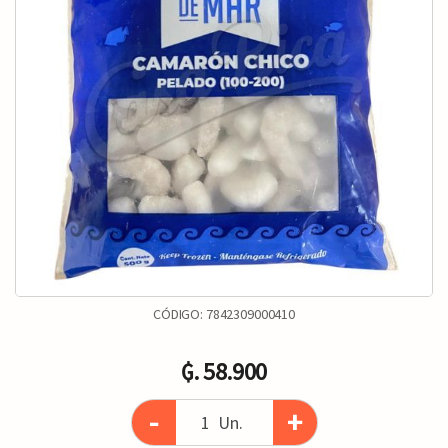
CÓDIGO:
7842309000410
₲. 58.900
-
+
Un.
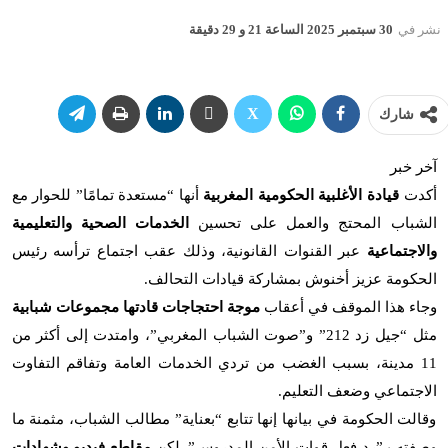
نشر في
30 سبتمبر 2025 الساعة 21 و 29 دقيقة
شارك
آخر خبر
أكدت
قيادة الأغلبية الحكومية المغربية
أنها “مستعدة تمامًا” للحوار مع
الشباب المحتج والعمل على تحسين
الخدمات الصحية والتعليمية
والاجتماعية
عبر القنوات القانونية، وذلك عقب اجتماع ترأسه رئيس
الحكومة عزيز أخنوش بمشاركة قيادات التحالف
.
وجاء هذا الموقف في أعقاب
موجة احتجاجات قادتها مجموعات شبابية
مثل “جيل زد 212” و”صوت الشباب المغربي”، وامتدت إلى أكثر من
11 مدينة، بسبب الغضب من تردي الخدمات العامة وتفاقم التفاوت
الاجتماعي وضعف التعليم
.
وقالت الحكومة في بيانها إنها تتابع “بعناية” مطالب الشباب، مثمنة ما
وصفته بـ”رد فعل قوات الأمن المدروس”. لكن
مقاطع فيديو وشهادات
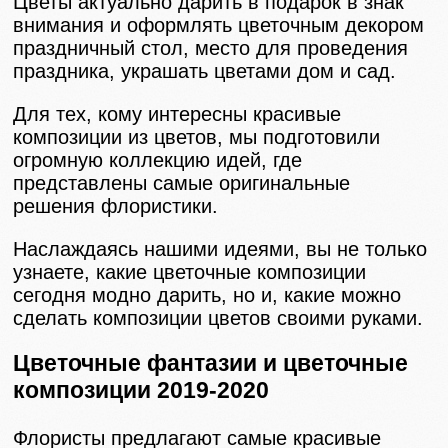
Цветы актуально дарить в подарок в знак
внимания и оформлять цветочным декором
праздничный стол, место для проведения
праздника, украшать цветами дом и сад.
Для тех, кому интересны красивые
композиции из цветов, мы подготовили
огромную коллекцию идей, где
представлены самые оригинальные
решения флористики.
Наслаждаясь нашими идеями, вы не только
узнаете, какие цветочные композиции
сегодня модно дарить, но и, какие можно
сделать композиции цветов своими руками.
Цветочные фантазии и цветочные
композиции 2019-2020
Флористы предлагают самые красивые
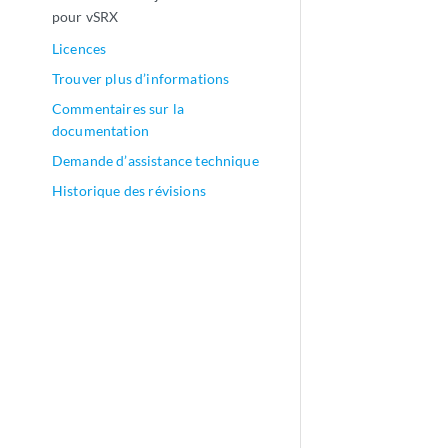
pour vSRX
Licences
Trouver plus d’informations
Commentaires sur la
documentation
Demande d’assistance technique
Historique des révisions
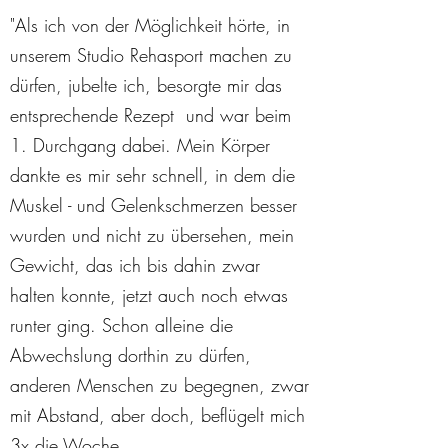
"Als ich von der Möglichkeit hörte, in
unserem Studio Rehasport machen zu
dürfen, jubelte ich, besorgte mir das
entsprechende Rezept und war beim
1. Durchgang dabei. Mein Körper
dankte es mir sehr schnell, in dem die
Muskel - und Gelenkschmerzen besser
wurden und nicht zu übersehen, mein
Gewicht, das ich bis dahin zwar
halten konnte, jetzt auch noch etwas
runter ging. Schon alleine die
Abwechslung dorthin zu dürfen,
anderen Menschen zu begegnen, zwar
mit Abstand, aber doch, beflügelt mich
3x die Woche.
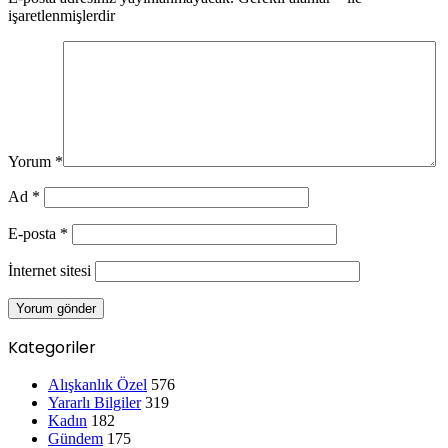
Yorum
*
Ad
*
E-posta
*
İnternet sitesi
Kategoriler
Alışkanlık Özel
576
Yararlı Bilgiler
319
Kadın
182
Gündem
175
Yazılım ve Kodlama
75
Diğer
2.894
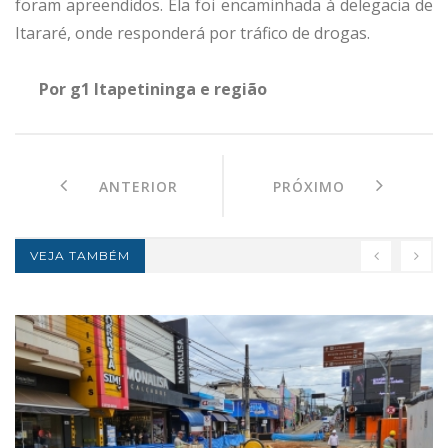
foram apreendidos. Ela foi encaminhada à delegacia de
Itararé, onde responderá por tráfico de drogas.
Por g1 Itapetininga e região
ANTERIOR
PRÓXIMO
VEJA TAMBÉM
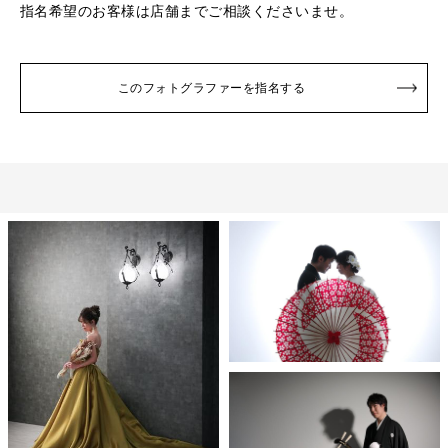
指名希望のお客様は店舗までご相談くださいませ。
このフォトグラファーを指名する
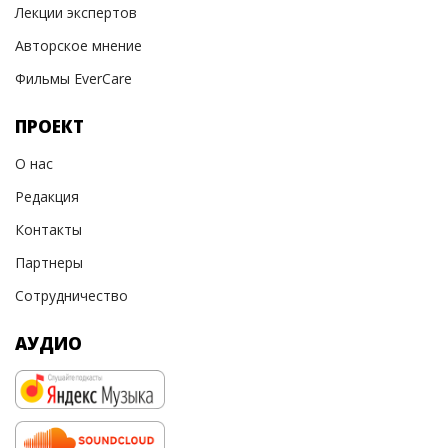
Лекции экспертов
Авторское мнение
Фильмы EverCare
ПРОЕКТ
О нас
Редакция
Контакты
Партнеры
Сотрудничество
АУДИО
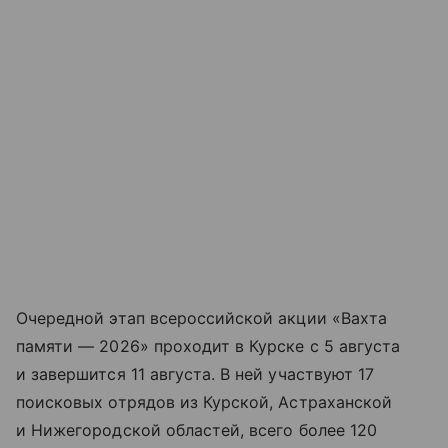
Очередной этап всероссийской акции «Вахта
памяти — 2026» проходит в Курске с 5 августа
и завершится 11 августа. В ней участвуют 17
поисковых отрядов из Курской, Астраханской
и Нижегородской областей, всего более 120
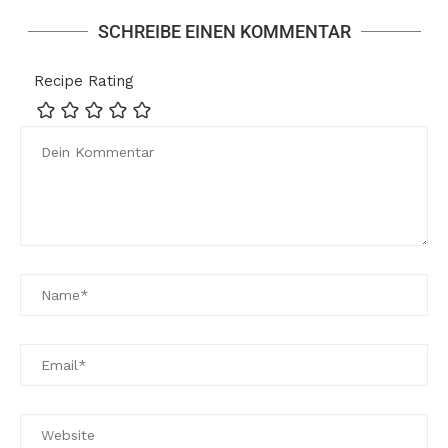
SCHREIBE EINEN KOMMENTAR
Recipe Rating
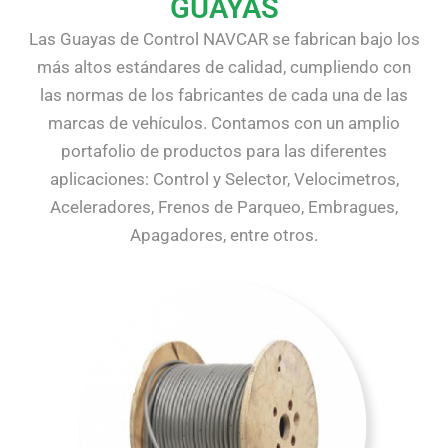
GUAYAS
Las Guayas de Control NAVCAR se fabrican bajo los
más altos estándares de calidad, cumpliendo con
las normas de los fabricantes de cada una de las
marcas de vehículos. Contamos con un amplio
portafolio de productos para las diferentes
aplicaciones: Control y Selector, Velocimetros,
Aceleradores, Frenos de Parqueo, Embragues,
Apagadores, entre otros.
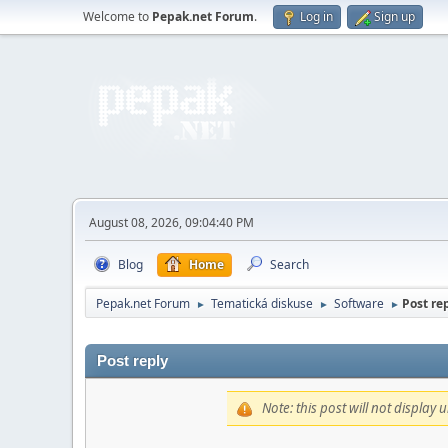
Welcome to
Pepak.net Forum
.
Log in
Sign up
August 08, 2026, 09:04:40 PM
Blog
Home
Search
Pepak.net Forum
Tematická diskuse
Software
Post rep
►
►
►
Post reply
Note: this post will not display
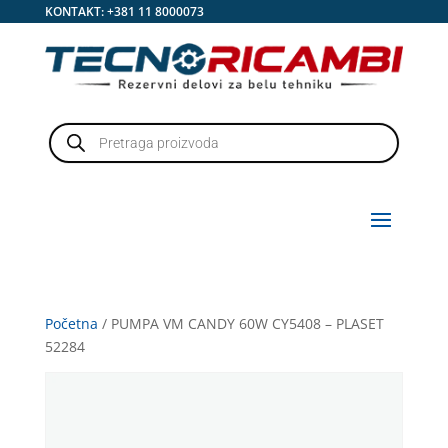
KONTAKT:
+381 11 8000073
Products
search
Početna
/ PUMPA VM CANDY 60W CY5408 – PLASET
52284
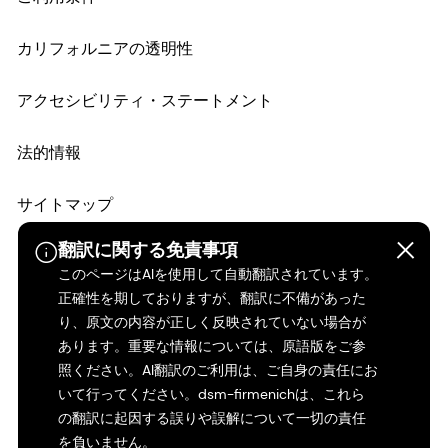
カリフォルニアの透明性
アクセシビリティ・ステートメント
法的情報
サイトマップ
翻訳に関する免責事項
このページはAIを使用して自動翻訳されています。
正確性を期しておりますが、翻訳に不備があった
り、原文の内容が正しく反映されていない場合が
あります。重要な情報については、原語版をご参
照ください。AI翻訳のご利用は、ご自身の責任にお
いて行ってください。dsm-firmenichは、これら
の翻訳に起因する誤りや誤解について一切の責任
を負いません。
====================
Could you return all lines from the data above that contain the string "цветочные"?

узнаете, какие цветочные композиции
Цветочные фантазии и цветочные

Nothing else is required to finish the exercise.